The creation is a collaboration between Atlanta-based grassroots dance organization The Lucky Penny and world-renowned Atlanta architects Mack Scogin and Merril Elam. Load-in began Monday as 1,280 huge pieces of cardboard arrived at Georgia Tech's DramaTech Black Box Theater.
"I truly feel like the momentum is unstoppable," says choreographer Blake Beckham of The Lucky Penny. "It's a thrill to experience the mashup of different communities coming together in a single creative process." The building of the house over the next four weeks will involve Atlanta-based artists, volunteers, and Georgia Tech students from DramaTech and the School of Architecture.
The project, which is still seeking interested volunteers and funding via its Kickstarter site, received some good news on that front last week.
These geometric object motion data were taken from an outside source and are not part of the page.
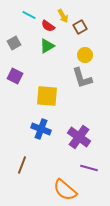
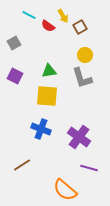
green triangle: moved 2 px right, 25 px down; rotated 21 degrees clockwise
brown line: rotated 36 degrees clockwise
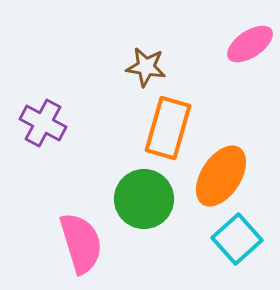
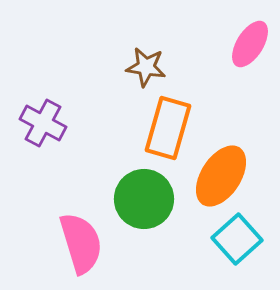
pink ellipse: rotated 24 degrees counterclockwise
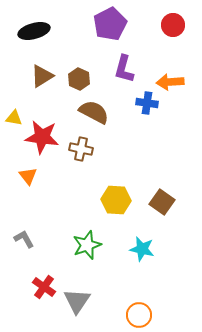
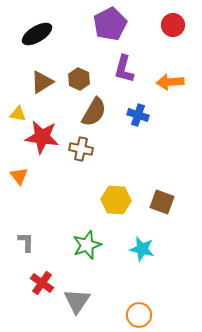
black ellipse: moved 3 px right, 3 px down; rotated 16 degrees counterclockwise
brown triangle: moved 6 px down
blue cross: moved 9 px left, 12 px down; rotated 10 degrees clockwise
brown semicircle: rotated 92 degrees clockwise
yellow triangle: moved 4 px right, 4 px up
orange triangle: moved 9 px left
brown square: rotated 15 degrees counterclockwise
gray L-shape: moved 2 px right, 3 px down; rotated 30 degrees clockwise
red cross: moved 2 px left, 4 px up
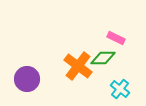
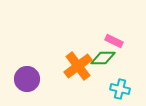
pink rectangle: moved 2 px left, 3 px down
orange cross: rotated 16 degrees clockwise
cyan cross: rotated 24 degrees counterclockwise
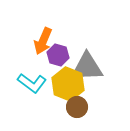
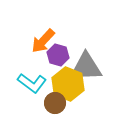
orange arrow: rotated 20 degrees clockwise
gray triangle: moved 1 px left
brown circle: moved 22 px left, 4 px up
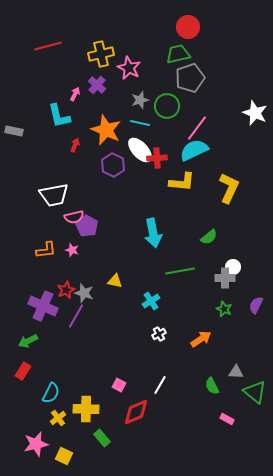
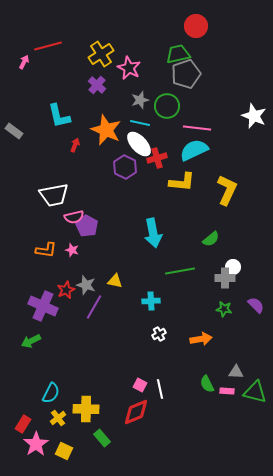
red circle at (188, 27): moved 8 px right, 1 px up
yellow cross at (101, 54): rotated 20 degrees counterclockwise
gray pentagon at (190, 78): moved 4 px left, 4 px up
pink arrow at (75, 94): moved 51 px left, 32 px up
white star at (255, 113): moved 1 px left, 3 px down
pink line at (197, 128): rotated 60 degrees clockwise
gray rectangle at (14, 131): rotated 24 degrees clockwise
white ellipse at (140, 150): moved 1 px left, 6 px up
red cross at (157, 158): rotated 12 degrees counterclockwise
purple hexagon at (113, 165): moved 12 px right, 2 px down
yellow L-shape at (229, 188): moved 2 px left, 2 px down
green semicircle at (209, 237): moved 2 px right, 2 px down
orange L-shape at (46, 250): rotated 15 degrees clockwise
gray star at (84, 293): moved 2 px right, 8 px up
cyan cross at (151, 301): rotated 30 degrees clockwise
purple semicircle at (256, 305): rotated 108 degrees clockwise
green star at (224, 309): rotated 14 degrees counterclockwise
purple line at (76, 316): moved 18 px right, 9 px up
orange arrow at (201, 339): rotated 25 degrees clockwise
green arrow at (28, 341): moved 3 px right
red rectangle at (23, 371): moved 53 px down
pink square at (119, 385): moved 21 px right
white line at (160, 385): moved 4 px down; rotated 42 degrees counterclockwise
green semicircle at (212, 386): moved 5 px left, 2 px up
green triangle at (255, 392): rotated 25 degrees counterclockwise
pink rectangle at (227, 419): moved 28 px up; rotated 24 degrees counterclockwise
pink star at (36, 444): rotated 20 degrees counterclockwise
yellow square at (64, 456): moved 5 px up
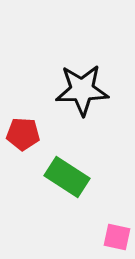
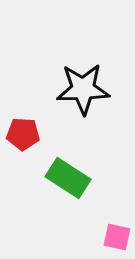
black star: moved 1 px right, 1 px up
green rectangle: moved 1 px right, 1 px down
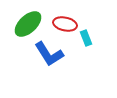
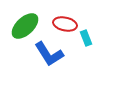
green ellipse: moved 3 px left, 2 px down
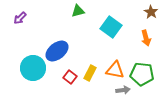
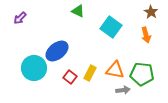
green triangle: rotated 40 degrees clockwise
orange arrow: moved 3 px up
cyan circle: moved 1 px right
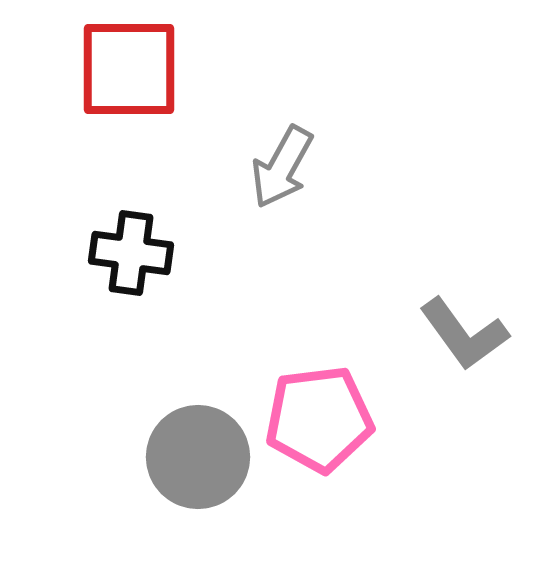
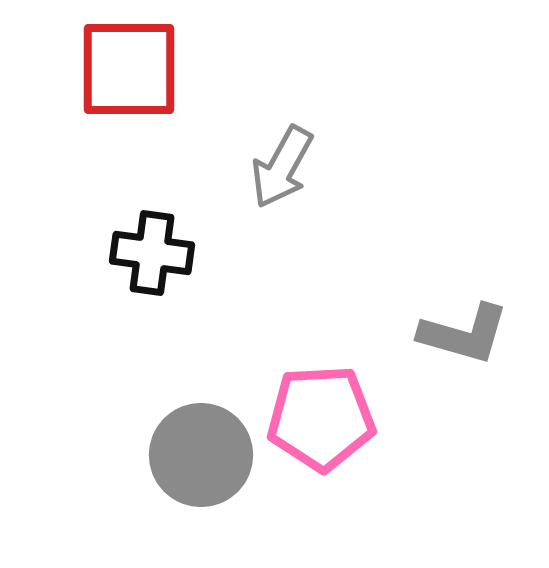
black cross: moved 21 px right
gray L-shape: rotated 38 degrees counterclockwise
pink pentagon: moved 2 px right, 1 px up; rotated 4 degrees clockwise
gray circle: moved 3 px right, 2 px up
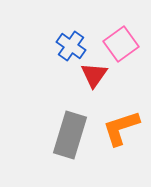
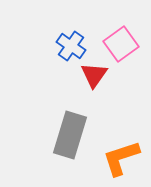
orange L-shape: moved 30 px down
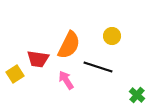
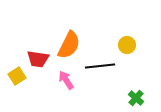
yellow circle: moved 15 px right, 9 px down
black line: moved 2 px right, 1 px up; rotated 24 degrees counterclockwise
yellow square: moved 2 px right, 2 px down
green cross: moved 1 px left, 3 px down
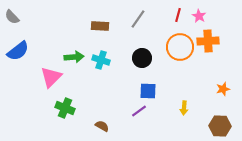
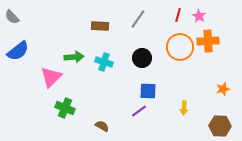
cyan cross: moved 3 px right, 2 px down
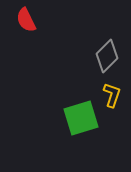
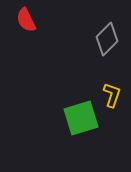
gray diamond: moved 17 px up
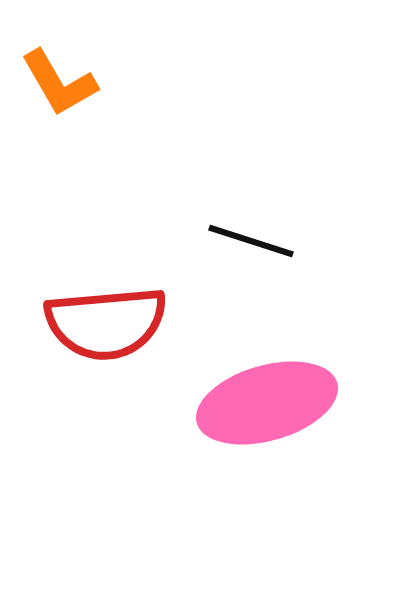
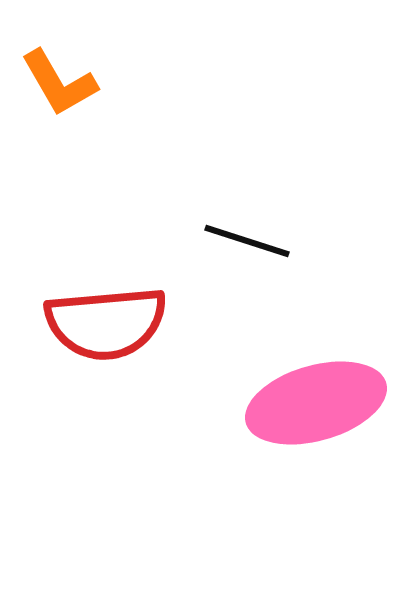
black line: moved 4 px left
pink ellipse: moved 49 px right
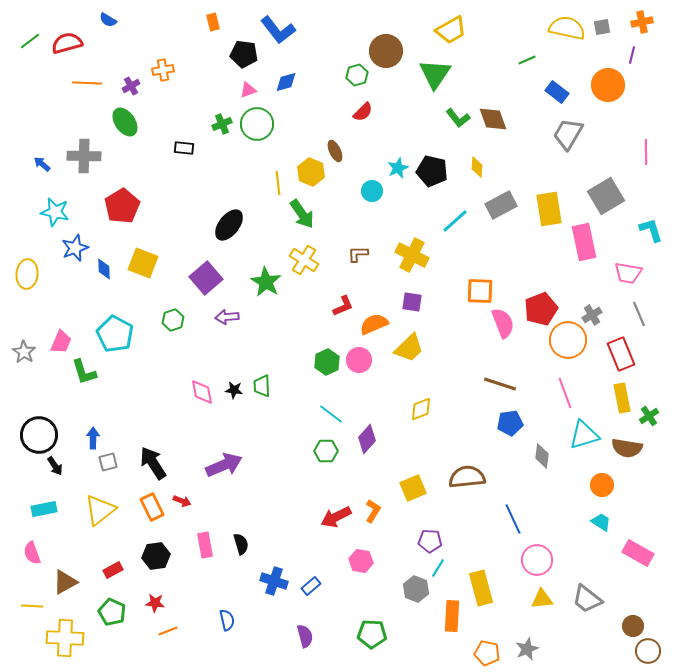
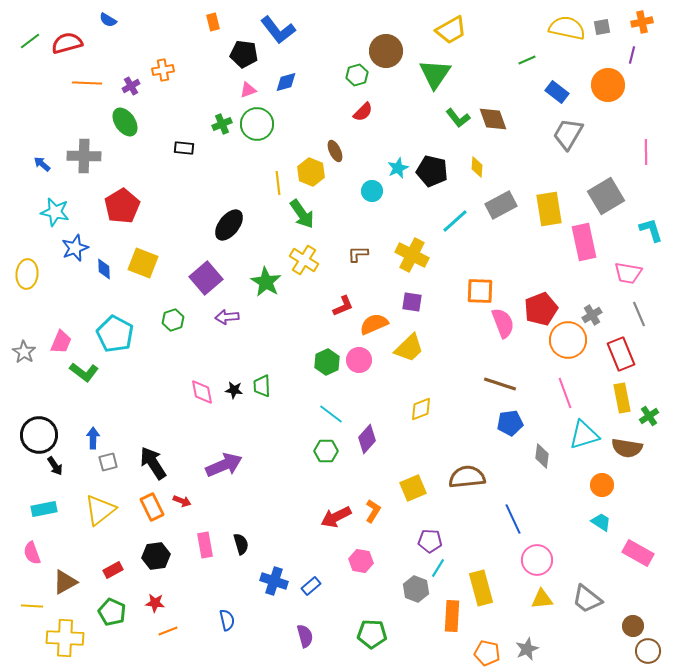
green L-shape at (84, 372): rotated 36 degrees counterclockwise
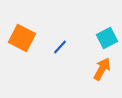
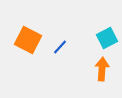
orange square: moved 6 px right, 2 px down
orange arrow: rotated 25 degrees counterclockwise
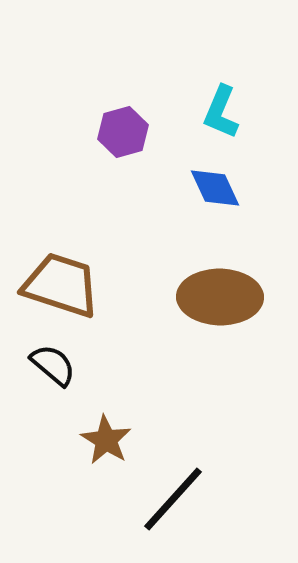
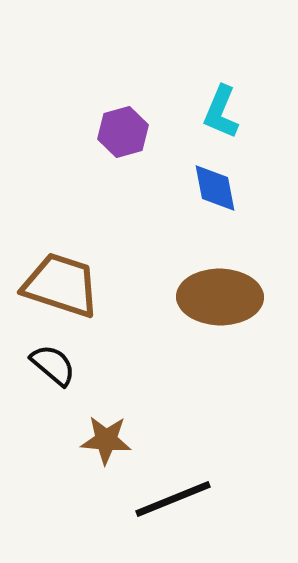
blue diamond: rotated 14 degrees clockwise
brown star: rotated 27 degrees counterclockwise
black line: rotated 26 degrees clockwise
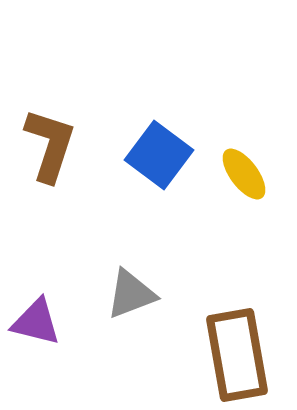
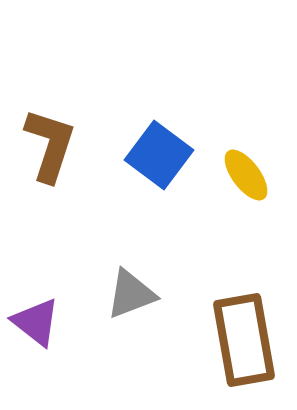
yellow ellipse: moved 2 px right, 1 px down
purple triangle: rotated 24 degrees clockwise
brown rectangle: moved 7 px right, 15 px up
Packaging company MeadWestvaco is stepping up as a project sponsor, and a philanthropist in Boston has offered a generous challenge grant if the group can meet its Kickstarter goal.

For more information about Threshold visit the project's website. To purchase tickets for the performance visit Brown Paper Tickets. Interested volunteers should check out the project's special volunteer Facebook page. To read more about how the project came about, check out the Creative Loafing article.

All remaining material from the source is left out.